The analyses were performed using SPSS version 17.0 (SPSS, Chicago, IL, USA). Differences were considered significant if the two-sided P value < 0.05. Continuous variables, presented as means ± SD, were evaluated for normal distribution and compared using analysis of variance. The continuous parameters with a skewed distribution were logarithmically transformed. Categorical variables, presented as frequencies and percentages, were compared using the Chi-square test or Fisher's exact test when appropriate. Correlations between two continuous variables were performed using the Pearson correlation coefficient or, if not normally distributed, the Spearman's rank correlation. Kaplan-Meier methods were used to describe survival curves according to AoAC and the CAC score. A multivariable logistic regression and cox proportional hazards model were used to estimate significant CAD and long-term clinical outcomes by model 1 (AoAC and CAC scores) and 2 (age, gender, diabetes, hypertension, smoking, dyslipidemia, chronic kidney disease, AoAC and CAC scores).

3. Results

The AoAC grades of the participants were distributed as follows: grade 0 (n = 1496, 74%), grade 1 (n = 256, 13%), grade 2 (n = 178, 9%) and grade 3 (n = 88, 4%). The mean CAC score was 143 (range: 0–7895). Baseline characteristics, cardiovascular risk factors, concomitant medications and laboratory findings of the study population according to the AoAC grades are summarized in Table 1. There were positive associations between AoAC grade and the following variables: age, systolic blood pressure, body mass index, high-sensitivity C-reactive protein, N-terminal pro-brain natriuretic peptide, hemoglobin A1c, current smoking, prevalence of diabetes, hypertension, and chronic kidney disease, as well as previous history of stroke and heart failure. The AoAC grade was negatively correlated with high-density lipoprotein cholesterol but not with other lipid parameters. A previous history of angina was not significantly associated with the AoAC grade.
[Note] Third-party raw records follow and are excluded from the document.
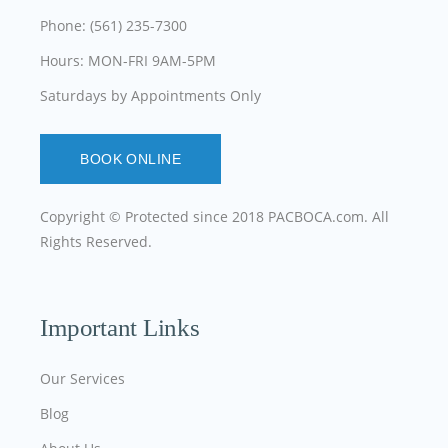
Phone: (561) 235-7300
Hours: MON-FRI 9AM-5PM
Saturdays by Appointments Only
BOOK ONLINE
Copyright © Protected since 2018
PACBOCA.com
. All
Rights Reserved.
Important Links
Our Services
Blog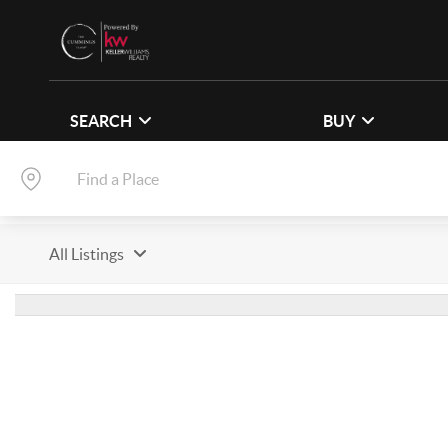
SEARCH
BUY
All Listings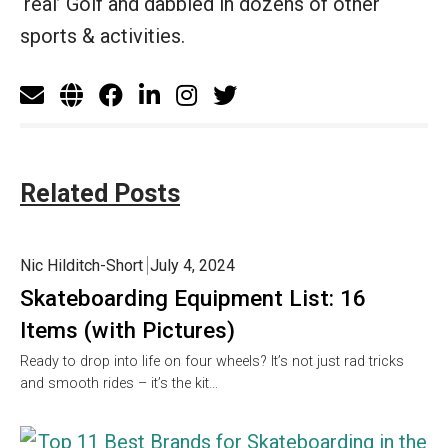
‘real’ Golf and dabbled in dozens of other
sports & activities.
Related Posts
Nic Hilditch-Short
July 4, 2024
Skateboarding Equipment List: 16
Items (with Pictures)
Ready to drop into life on four wheels? It’s not just rad tricks
and smooth rides – it’s the kit…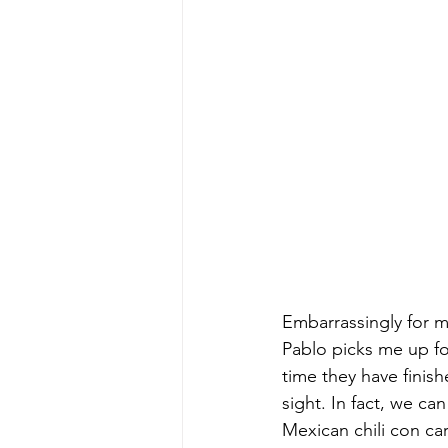
Embarrassingly for m
Pablo picks me up for
time they have finis
sight. In fact, we ca
Mexican chili con ca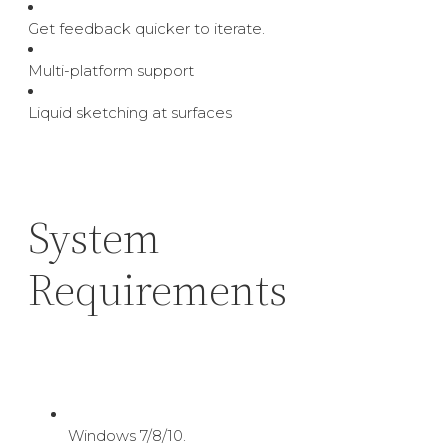
Get feedback quicker to iterate.
Multi-platform support
Liquid sketching at surfaces
System
Requirements
Windows 7/8/10.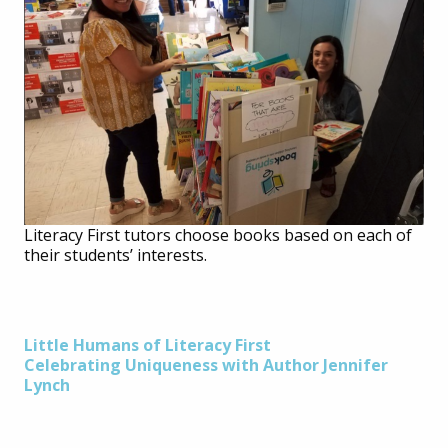
Literacy First tutors choose books based on each of
their students’ interests.
Post
Little Humans of Literacy First
Celebrating Uniqueness with Author Jennifer
Lynch
navigation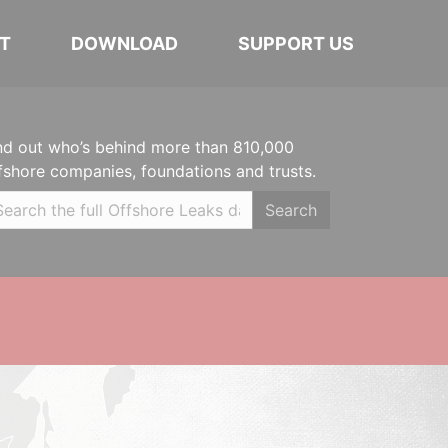
T
DOWNLOAD
SUPPORT US
nd out who’s behind more than 810,000
fshore companies, foundations and trusts.
Search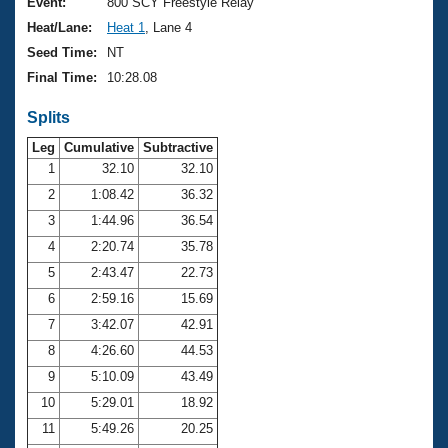
Records
Event:
800 SCY Freestyle Relay
Logo Merchandise
Heat/Lane:
Heat 1
, Lane 4
Workout Tracking
Eligibility Policy
Seed Time:
NT
Membership Benefits
Final Time:
10:28.08
SWIMMER Magazine
Splits
Open Water Central
Leg
Cumulative
Subtractive
Club Central
1
32.10
32.10
2
1:08.42
36.32
Coach Central
3
1:44.96
36.54
4
2:20.74
35.78
Volunteer Central
5
2:43.47
22.73
6
2:59.16
15.69
Adult Learn-To-Swim Central
7
3:42.07
42.91
8
4:26.60
44.53
9
5:10.09
43.49
10
5:29.01
18.92
11
5:49.26
20.25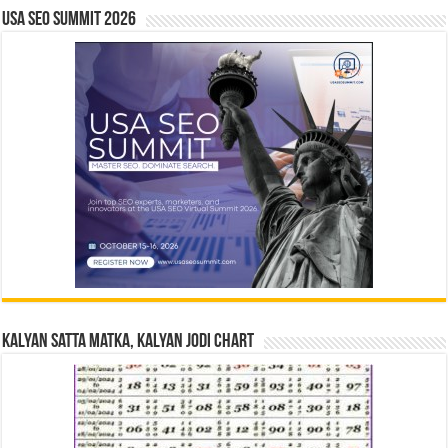
USA SEO SUMMIT 2026
Kalyan Satta Matka, Kalyan Jodi Chart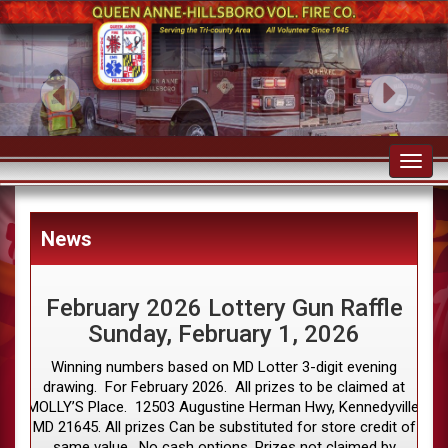
Toggl
navig
News
February 2026 Lottery Gun Raffle
Sunday, February 1, 2026
Winning numbers based on MD Lotter 3-digit evening
drawing. For February 2026. All prizes to be claimed at
MOLLY’S Place. 12503 Augustine Herman Hwy, Kennedyville,
MD 21645. All prizes Can be substituted for store credit of
same value. No cash options. Prizes not claimed by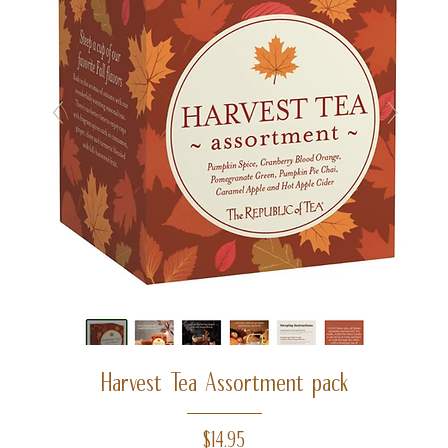
Harvest Tea Assortment pack
Price
$14.95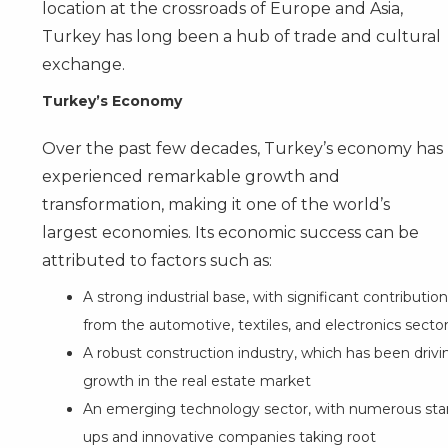
location at the crossroads of Europe and Asia,
Turkey has long been a hub of trade and cultural
exchange.
Turkey’s Economy
Over the past few decades, Turkey’s economy has
experienced remarkable growth and
transformation, making it one of the world’s
largest economies. Its economic success can be
attributed to factors such as:
A strong industrial base, with significant contributio
from the automotive, textiles, and electronics secto
A robust construction industry, which has been drivi
growth in the real estate market
An emerging technology sector, with numerous star
ups and innovative companies taking root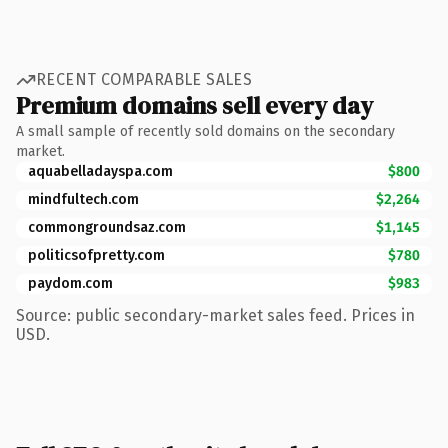
RECENT COMPARABLE SALES
Premium domains sell every day
A small sample of recently sold domains on the secondary
market.
aquabelladayspa.com
$800
mindfultech.com
$2,264
commongroundsaz.com
$1,145
politicsofpretty.com
$780
paydom.com
$983
Source: public secondary-market sales feed. Prices in
USD.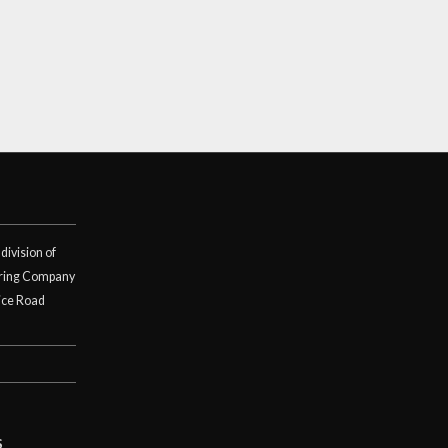
division of
ring Company
ice Road
S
Table 1. Demographics according to aortic arch calcification.

Grade 0 (n = 1496) Grade 1/2 (n = 434) Grade 3 (n = 88) P value
Age, yrs 58.9 ± 10.9 68.6 ± 8.7 72.2 ± 7.9 < 0.001
Male gender 798 (53%) 184 (42%) 22 (25%) < 0.001
Framingham risk score 12.6 ± 4.8 16.0 ± 3.6 17.6 ± 3.2 < 0.001
Hypertension 843 (57%) 333 (78%) 71 (81%) < 0.001
Diabetes mellitus 377 (26%) 149 (35%) 30 (34%) < 0.001
Dyslipidemia 538 (51%) 182 (60%) 36 (54%) 0.02
Current smoker 343 (32%) 110 (31%) 11 (14%) 0.004
Previous stroke 153 (10%) 72 (17%) 13 (15%) 0.001
Chronic kidney disease 77 (5%) 60 (14%) 27 (31%) < 0.001
History of heart failure 47 (3%) 31 (7%) 8 (9%) < 0.001
Any antiplatelet agents 648 (43%) 250 (58%) 50 (57%) < 0.001
β-blocker 340 (23%) 136 (32%) 35 (40%) < 0.001
ACE inhibitor or ARB 451 (30%) 192 (44%) 43 (49%) < 0.001
Calcium channel blocker 417 (28%) 170 (39%) 32 (36%) < 0.001
Statins 451 (30%) 152 (35%) 32 (36%) 0.09
Creatinine, mg/dL 0.9 ± 0.9 1.1 ± 1.6 1.3 ± 1.7 < 0.001
Total cholesterol, mg/dL 180.6 ± 42.6 177.2 ± 41.7 179.6 ± 48.4 0.37
Triglyceride, mg/dL 141.5 ± 76.9 138.0 ± 72.1 140.4 ± 71.9 0.71
HDL-cholesterol, mg/dL 50.1 ± 13.6 47.8 ± 13.0 45.2 ± 11.5 < 0.001
LDL-cholesterol, mg/dL 110.9 ± 36.0 108.1 ± 37.1 110.1 ± 36.4 0.44
Calcium, mg/dL 8.9 ± 0.6 8.8 ± 0.8 8.8 ± 0.5 0.60
Phosphate, mg/dL 3.5 ± 0.6 3.5 ± 0.8 3.7 ± 0.6 0.04
ALP, IU/L 68.6 ± 25.4 70.7 ± 30.3 75.2 ± 26.7 0.04
hsCRP, mg/L 0.8 (0.4–2.1) 1.0(0.5 – 3.2) 0.9(0.5 – 2.5) 0.003
NT-proBNP, pg/mL 54.6 (24.4 – 133.0) 113.5 (47.1 – 463.0) 295.0 (76.9 – 900.7) < 0.001
HbA1c, % 6.3 ± 1.1 6.5 ± 1.3 6.4 ± 1.3 0.002

Data are presented as n (%), means ± SD or median (range) unless other indicated. ACE: angiotensin converting enzyme; ALP: alkaline phospatase; ARB: angiotensin receptor blocker; HbA1c: hemoglobin A1c; HDL: high density lipoprotein; hsCRP: high-sensitivity C-reactive protein; LDL: low density lipoprotein; NT-proBNP: N-terminal pro-brain natriuretic peptide.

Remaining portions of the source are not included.